Costs for ICE cars includes fixed operating costs (e.g. insurance), fuel costs, and other variable operating costs like maintenance and depreciation. [9] While increased walking may result in the need to purchase higher quantities of food because of burning more calories, implementation and operating costs are considered to be zero.


The Plausible Scenario estimates that 2,589 billion passenger-kilometers of urban travel will be done on foot by 2050. This results in 2.9 gigatons of carbon dioxide-equivalent greenhouse gas emissions avoided, saving travelers US$3.3 trillion [10] in net operating costs of driving a car. The Drawdown Scenario shows a reduction of 8.8 gigatons of emissions by 2050, and the Optimum Scenario avoids 11 billion tons of emissions.


This most basic mode of travel has been neglected for a long time; however, our study shows that it can be a part of a set of global drawdown strategies. It is acknowledged that there are challenges to increasing walking. We ignored implementation costs, as those are likely highly variable and city-dependent. Making cities denser and taking other steps to improve walking, however, takes a lot of time and requires skills that may not be available in many cities. Walking more often requires partly a cultural change in many places; as walking may be seen as the “poor man’s option,” changing attitudes must go hand in hand with changing cityscapes.

At the same time, making walking easier in cities can make other sustainable modes of transport more attractive: cycling, e-biking, and mass transit all stand to gain from improved walkability in cities. Ideally, all of these more efficient modes can be promoted together. There are likely some benefits of combined promotion that we have not included in any of our analyses due to lack of data. In any case, walking ease is a critical part of adoption of the other modes, and cannot be ignored.

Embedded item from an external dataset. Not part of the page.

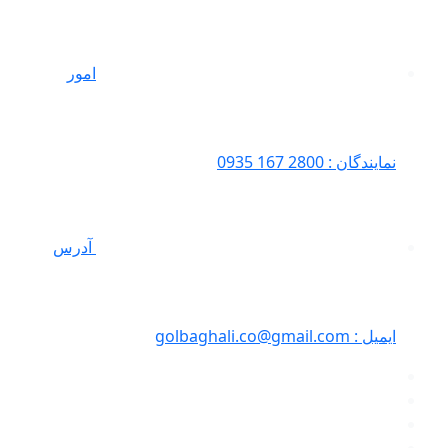
امور
نمایندگان : 2800 167 0935
آدرس
ایمیل : golbaghali.co@gmail.com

[1] Population density is only one of seven variables, but it has the most available global data. These seven variables are highly interrelated and are challenging to model independently.

[2] For more on the Total Addressable Market for the Transport Sector, click the Sector Summary: Transport link below.

[3] Sources include: the International Energy Agency (IEA), the International Council on Clean Transportation (ICCT), the Institute for Transportation and Development Policy (ITDP) and the University of California –Davis (UCD).

[4] Current adoption is defined as the amount of functional demand supplied by the solution in the base year of study. This study uses 2014 as the base year due to the availability of global adoption data for all Project Drawdown solutions evaluated.

[5] This simplification hides the fact that no switch happens suddenly at a 3,000 person per square kilometer density. We use this as a guide to examine the general phenomenon noted in the literature. This model provides a useful first approximation of one of the key variables that might encourage more walking, and what might be the impact of more walking.

[6] This simplified assumption ignores many other interconnected factors that contribute to growth in this solution, that are beyond the scope of this study to address.

[7] For more on Project Drawdown’s three growth scenarios, click the Scenarios link below. For information on Transport Sector-specific scenarios, click the Sector Summary: Transport link.

[8] This contrasts with the standard Drawdown Reference Scenario, which assumes a fixed percentage at current levels of market adoption, because the standard Reference Scenario is too optimistic given that sources indicate that walking is on the decline (Buehler and Pucher, 2012).

[9] All costs were harmonized with other transportation solutions, but here ownership is included as a depreciation cost rather than as a first cost as in some other solutions.

[10] All monetary values are presented in US2014$.